Prima italiana – edizione in italiano per EURIDICE, Opera per mezzo-soprano, baritono e burattinaio

Dopo il fortunato debutto per il festival Grec di Barcellona nel 2001, con successive repliche in Spagna, Svizzera e Germania, arriva per la prima volta in Italia – all’interno della rassegna ClassicAperta – l’opera Euridice del compositore catalano Joan Albert Amargós.

L’occasione nasce dal Festival internazione di opera e teatro musicale di piccole dimensioni “Scatola Sonora” del Conservatorio Vivaldi di Alessandria, giunto alla XXV edizione, in parte dedicata al mito di Orfeo.

Ad interpretare l’opera nella versione italiana saranno allievi e docenti del Conservatorio Vivaldi, con la partecipazione dei professionisti della prima edizione e in collaborazione con il Festival de Òpera de butxaca & Nova creaciò di Barcellona.

Il progetto è nato dalla volontà di unire e mettere a confronto due generi in apparenza lontani fra loro: l’opera lirica con il teatro di figura e, in particolare, il teatro dei burattini.

Sfarzo, velluti e divismo da un lato, spettacolo popolare e di strada dall’altro.

Questo incrocio – che vanta illustri precedenti – assume qui un carattere peculiare attraverso l’uso in partitura della “pivetta”: lo strumento che dall’antichità i burattinai hanno usato per deformare e amplificare la propria voce, prestandola ai burattini.

Il confronto fra questo strumento e la voce “impostata” dei cantanti lirici – assimilabili per tecnica di emissione – rende quest’opera un unicum nel mondo occidentale, con risultati che la stampa non ha mancato di sottolineare.

Il mito di Orfeo, che fa da trait d’union fra i due mondi, è significativo non solo per la citazione drammaturgica e musicale della prima opera lirica, l’Euridice di Peri, ma anche per il carattere infernale della maschera di Pulcinella, protagonista dell’opera: il suo incarnato cadaverico e la sua casacca bianca come un sudario sono attributi legati alla morte; la sua voce gracchiante non è umana e gli permette di comunicare con l’aldilà.
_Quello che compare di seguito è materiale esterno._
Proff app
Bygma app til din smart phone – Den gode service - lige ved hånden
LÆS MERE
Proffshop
Non a caso Pulcinella, durante le sue esibizioni in scena, riesce a sconfiggere la Morte e a mostrare a Sofia – cantante d’opera affetta da una malattia terminale – un’altra via per guardare all’aldilà, come un nuovo Orfeo.

Il tutto condito con l’ironia, lo stupore e il divertimento che il teatro dei burattini porta con sé, rendendo questo spettacolo fruibile da un pubblico molto ampio e variegato.
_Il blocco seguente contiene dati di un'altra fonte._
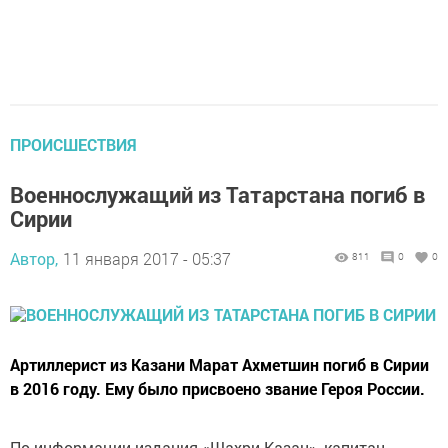
ПРОИСШЕСТВИЯ
Военнослужащий из Татарстана погиб в
Сирии
Автор,
11 января 2017 - 05:37
811
0
0
Артиллерист из Казани Марат Ахметшин погиб в Сирии
в 2016 году. Ему было присвоено звание Героя России.
По информации издания «Шахри Казан», капитан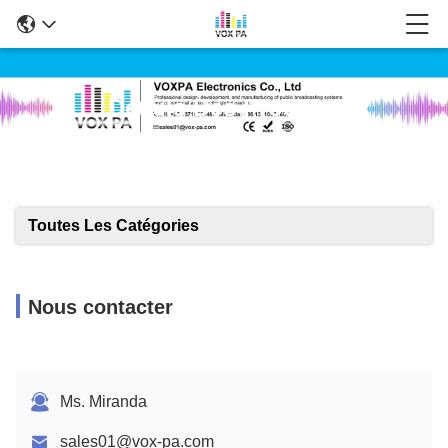
Détails Des Produits
Toutes Les Catégories
Nous contacter
Ms. Miranda
sales01@vox-pa.com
Il progetto è realizzato con il sostegno della Fondazione di Comunità Milano – Città, Sud Ovest, Sud Est, Martesana onlus.

Joan Albert Amargós

Joan Albert Amargós, compositore, nato a Barcellona, è senza dubbio uno dei più rinomati musicisti spagnoli attuali. Pianista e clarinettista, ha composto opere da camera e sinfoniche e ha scritto per il cinema, il teatro, la televisione e la danza.

Il suo lavoro come arrangiatore e orchestratore di tutti i tipi di musica mostra la sua versatilità estetica. È stato il fondatore del gruppo “Urban Music” con il quale ha inciso due album e, recentemente, l’etichetta internazionale “Harmonía Mundi” ha pubblicato il suo “Concerto per clarinetto e orchestra” su CD e altre opere da camera.

Le sue opere più importanti sono: per musica da camera, “Concerto del Sud” per violino, violoncello e orchestra; “Sonata per due chitarre” e “Sonata per flauto e pianoforte”.

Per orchestra: “Variazioni per orchestra” (1981), “Concerto per clarinetto e orchestra” (1995) e “Los Tarantos” (balletto, 1985).

Per orchestra e coro: “Requiem Flamenco” (per Mario Maya, 1993) e “Cantata de la Terra” (1992). Per il teatro ha scritto le musiche per le commedie “Pygmalion” (con Dagoll Dagom), “Nobody’s Land” (María Rovira, New York) e “La Luna de Valencia” di J.Salom.

Per il cinema ha collaborato con i registi Bigas Luna, Jaime Camino, Gonzalo Herralde, tra gli altri.

Ha realizzato arrangiamenti musicali per Alfredo Kraus, Joan Manel Serrat, Plácido Domingo, Mayte Martin, Camarón de la Isla, Paco de Sofía, Montserrat Caballé, Amancio Prada, Los Sabandeños, Mecano, Cómplices, Ana Belén, Miguel Ríos, Tontxu, José Mª Cano, Tomatito, ecc.

Ha ricevuto il 1° Premio per la Composizione per Big Band per “Contemporary Jazz” (Madrid 1988), il Premio per il “Miglior Disco dell’Anno” con Carles Benavent e il Premio “Altaveu” (1996) per la sua carriera musicale con proiezione internazionale.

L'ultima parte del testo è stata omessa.